Why is precision lost? Teach you to understand IEEE-754!


Link to the original text: https://ssshooter.com/2020-09…

Why is precision lost? Teach you to understand IEEE-754!

Why is precision lost? Teach you to understand IEEE-754!

The image above is from Wikipedia.

IEEE-754 standard is a floating-point number standard. There are three formats: 32-bit, 64-bit, and 128 bit (the above two pictures are 32-bit and 64 bit respectively, and the structure is consistent). JavaScript uses 64 bit, which is commonly known as “double precision”. This paper will explain IEEE-754 standard with 64 bit as an example.

As can be seen from the figure, IEEE-754 standard divides 64 bits into three parts

  • sign, 1 bit, 0 is positive and 1 is negative
  • exponent, index, 11 bit
  • fraction, decimal part, 52 bit

For example convenience, we use the following numbers to introduce the IEEE-754 standard


No more than 64 bits. Count if you don’t believe itWhy is precision lost? Teach you to understand IEEE-754!


Number 63 (also the first number seen from left to right), in the example,SignThe value of 0 means that this is a positive number.


The reason why 0 to 51 (52 bits in total) is“Fraction”Because this number will be placed in the1.(there will be exceptions, I’ll say later).

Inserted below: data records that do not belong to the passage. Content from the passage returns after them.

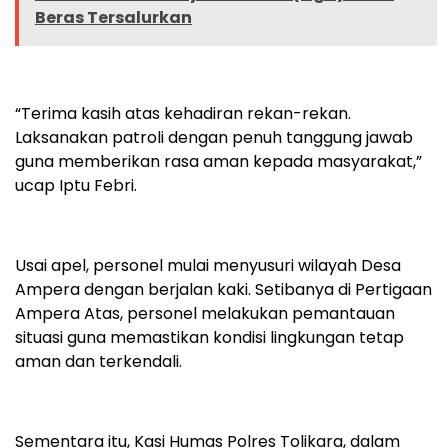
Beras Tersalurkan
“Terima kasih atas kehadiran rekan-rekan.
Laksanakan patroli dengan penuh tanggung jawab
guna memberikan rasa aman kepada masyarakat,”
ucap Iptu Febri.
Usai apel, personel mulai menyusuri wilayah Desa
Ampera dengan berjalan kaki. Setibanya di Pertigaan
Ampera Atas, personel melakukan pemantauan
situasi guna memastikan kondisi lingkungan tetap
aman dan terkendali.
Sementara itu, Kasi Humas Polres Tolikara, dalam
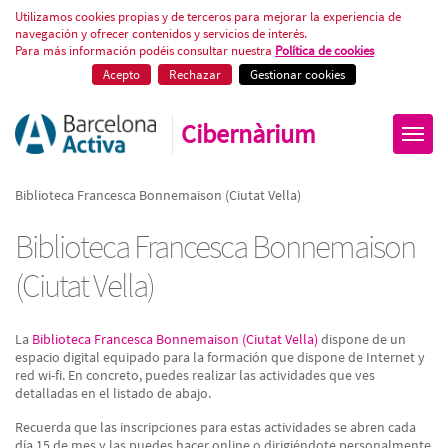
Biblioteca Francesca Bonnemaiso
Utilizamos cookies propias y de terceros para mejorar la experiencia de
navegación y ofrecer contenidos y servicios de interés.
Para más información podéis consultar nuestra
Política de cookies
Acepto
Rechazar
Gestionar cookies
Cibernàrium
Biblioteca Francesca Bonnemaison (Ciutat Vella)
Biblioteca Francesca Bonnemaison
(Ciutat Vella)
La
Biblioteca Francesca Bonnemaison (Ciutat Vella)
dispone de un
espacio digital equipado para la formación que dispone de Internet y
red wi-fi. En concreto, puedes realizar las actividades que ves
detalladas en el listado de abajo.
Recuerda que las inscripciones para estas actividades se abren cada
día 15 de mes y las puedes hacer online o dirigiéndote personalmente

In the example, the 52 bits belonging to the fraction are:


These 52 digits are referred to asf(f stands for fraction), plus the1.The so-called1.fThat’s true:


If you ask why the fortress 1 is in front, I haven’t checked it. In short, it is so stipulated. It is really a “decimal”Why is precision lost? Teach you to understand IEEE-754!

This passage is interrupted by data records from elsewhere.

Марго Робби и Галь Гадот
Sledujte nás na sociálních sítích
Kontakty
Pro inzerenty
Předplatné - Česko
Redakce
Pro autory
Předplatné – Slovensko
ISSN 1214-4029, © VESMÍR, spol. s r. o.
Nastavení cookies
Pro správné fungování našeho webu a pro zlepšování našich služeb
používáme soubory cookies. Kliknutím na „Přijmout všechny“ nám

But get this long string1.fHow to use it? We have to combine the exponent part.


For a clearer explanationExponentThe conversion from binary system to decimal system is a “table” in this paper

%00000000000 0 → −1023 (lowest number)

%01111111111 1023 → 0

%11111111111 2047 → 1024 (highest number)

%10000000000 1024 → 1

%01111111110 1022 → −1

Please note that 011111111111 stands for 0, positive up and negative down

Taking out the 52-62 bits (11 bits in total) of the above example, we get the following results:10000000110, and then to the decimal number 1030, because 1023 is 0, so subtract 1023 to get the real result, which is 7.

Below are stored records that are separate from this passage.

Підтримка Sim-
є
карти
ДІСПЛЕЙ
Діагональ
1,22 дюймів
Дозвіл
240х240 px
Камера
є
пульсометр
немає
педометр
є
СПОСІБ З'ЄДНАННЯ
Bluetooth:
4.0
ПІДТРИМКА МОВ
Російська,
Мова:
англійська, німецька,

To use this exponent, we multiply the 1. F obtained above to the 7th power of 2 (omit the following 0 to save space)

1.f × 2e−1023 = 1.1101001 × 27 = 11101001

Attention, this is two! In! System!Analogy to decimal system is similar: 1.3828171 × 107 = 13828171)

This is what floating point numbers are calledFloating pointThe position of the decimal point can drift left and right with the value of the index, so that a number can be represented more precisely;

On the contraryFixed pointFor example, if the maximum number is 1111111111.1111111, and the decimal point is always fixed in the middle, there is no way to express the number whose absolute value is less than or greater than 1111111111.1111111111.

After the combination of “fraction” and “exponent” to get 11101001, it can be converted to decimal system, plus the sign (sign bit) with little explanation (0 means positive number)

So for example


It’s actually stored in IEEE-754233

exceptional case

When the exponent is – 1023 (that is, the minimum value, represented by seven zeros in binary), it is a special case called denormalized.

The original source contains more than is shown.